Generative Adversarial Networks

Media · November 27, 2020, 4:59pm

@peng look: " so the above loss near 0" the generator tries to maximize this cost -log(1-d(g(z))), and the max value for that is not zero! it is infinite. you can easily plot -log(1-d(g(z))) at here: https://www.desmos.com/calculator

StevenJokess · April 2, 2021, 8:06am

Old version:

NOSAE · February 15, 2022, 1:05pm

The snippet in function update_D

# Do not need to compute gradient for `net_G`, detach it from
# computing gradients.
fake_Y = net_D(fake_X.detach())
loss_D = (loss(real_Y, ones.reshape(real_Y.shape)) +
              loss(fake_Y, zeros.reshape(fake_Y.shape))) / 2
loss_D.backward()

Why not compute the gradient for net_G? As what we can see, fake_Y = net_D(net_G(Z)), since fake_Y is a part of the computation of loss_D, on which we call the backward(). So I can’t figure out the reason to call detach on net_G(Z), I mean, the variable fake_X.

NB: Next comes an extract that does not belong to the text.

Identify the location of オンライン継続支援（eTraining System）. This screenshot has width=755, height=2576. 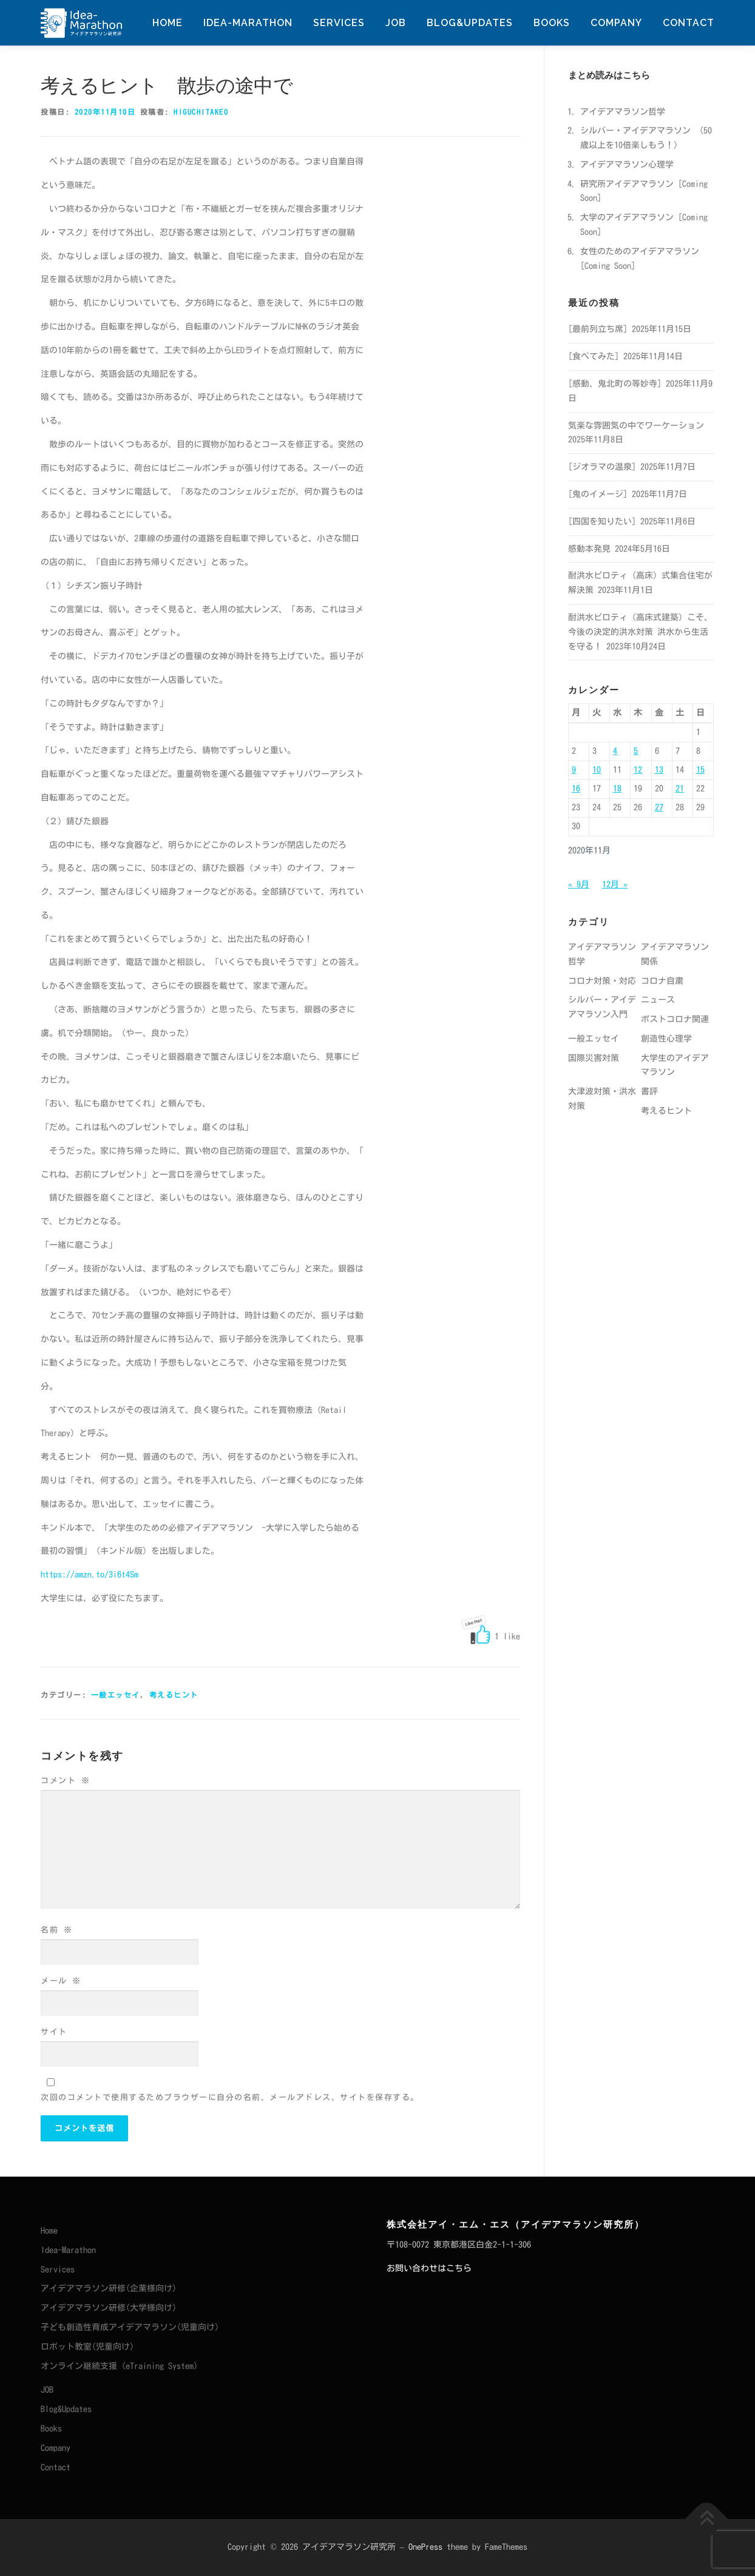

Here’s my trial to not to detach fake_X:

For comparison, the second pic is the “detach” ver, whose code is the same as the tutorial:
(for the sake of the restriction for new user in this website, the second pic is posted below)

NOSAE · February 15, 2022, 1:05pm

For comparison, the second pic is the “detach” ver, whose code is the same as the tutorial:

@goldpiggy thanks in advance!

Todd_Northward · April 13, 2022, 1:33am

Yes, this sentence is so confusing to me.

Todd_Northward · April 13, 2022, 1:43am

Generally we calculate gradients to update network parameters later. But in the function update_D, we just want to update the parameters of network D. So the gradients of the parameters in network G are not needed. Since keeping track of the gradients is computationally expensive, it is better to detach fake_X first.